Task prompt. The answer must consist solely of the line containing "Enumerate the UI" and every line after it in the records below, through the last, each reproduced exactly.

Document structure recognition data.
++++++

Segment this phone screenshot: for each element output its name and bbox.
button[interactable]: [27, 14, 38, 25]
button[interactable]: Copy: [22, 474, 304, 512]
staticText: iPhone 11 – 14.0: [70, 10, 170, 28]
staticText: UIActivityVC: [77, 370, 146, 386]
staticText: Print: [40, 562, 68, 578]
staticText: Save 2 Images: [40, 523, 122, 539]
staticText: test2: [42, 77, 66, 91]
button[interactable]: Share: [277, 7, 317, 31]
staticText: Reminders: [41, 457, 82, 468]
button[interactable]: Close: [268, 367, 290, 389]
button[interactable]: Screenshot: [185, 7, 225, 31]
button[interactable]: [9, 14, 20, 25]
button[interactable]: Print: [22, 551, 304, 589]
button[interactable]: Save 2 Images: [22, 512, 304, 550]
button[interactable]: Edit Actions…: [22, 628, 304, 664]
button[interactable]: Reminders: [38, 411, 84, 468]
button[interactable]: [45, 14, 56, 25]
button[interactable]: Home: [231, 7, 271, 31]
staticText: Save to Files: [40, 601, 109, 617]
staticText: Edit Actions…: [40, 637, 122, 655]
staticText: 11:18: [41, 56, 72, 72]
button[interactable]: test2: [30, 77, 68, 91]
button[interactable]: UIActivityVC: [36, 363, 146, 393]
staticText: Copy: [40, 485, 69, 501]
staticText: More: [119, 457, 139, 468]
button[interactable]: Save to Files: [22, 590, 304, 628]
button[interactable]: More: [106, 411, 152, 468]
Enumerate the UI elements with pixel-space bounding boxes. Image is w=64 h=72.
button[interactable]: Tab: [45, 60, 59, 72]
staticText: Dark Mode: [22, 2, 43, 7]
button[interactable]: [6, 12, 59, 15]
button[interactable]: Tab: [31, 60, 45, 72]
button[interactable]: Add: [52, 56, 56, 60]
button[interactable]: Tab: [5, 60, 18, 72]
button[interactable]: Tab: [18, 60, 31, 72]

++++++

Exercise response.
Enumerate the UI elements with pixel-space bounding boxes. Image is w=64 h=72.
button[interactable]: Tab: [45, 60, 59, 72]
staticText: Dark Mode: [22, 2, 43, 7]
button[interactable]: [6, 12, 59, 15]
button[interactable]: Tab: [31, 60, 45, 72]
button[interactable]: Add: [52, 56, 56, 60]
button[interactable]: Tab: [5, 60, 18, 72]
button[interactable]: Tab: [18, 60, 31, 72]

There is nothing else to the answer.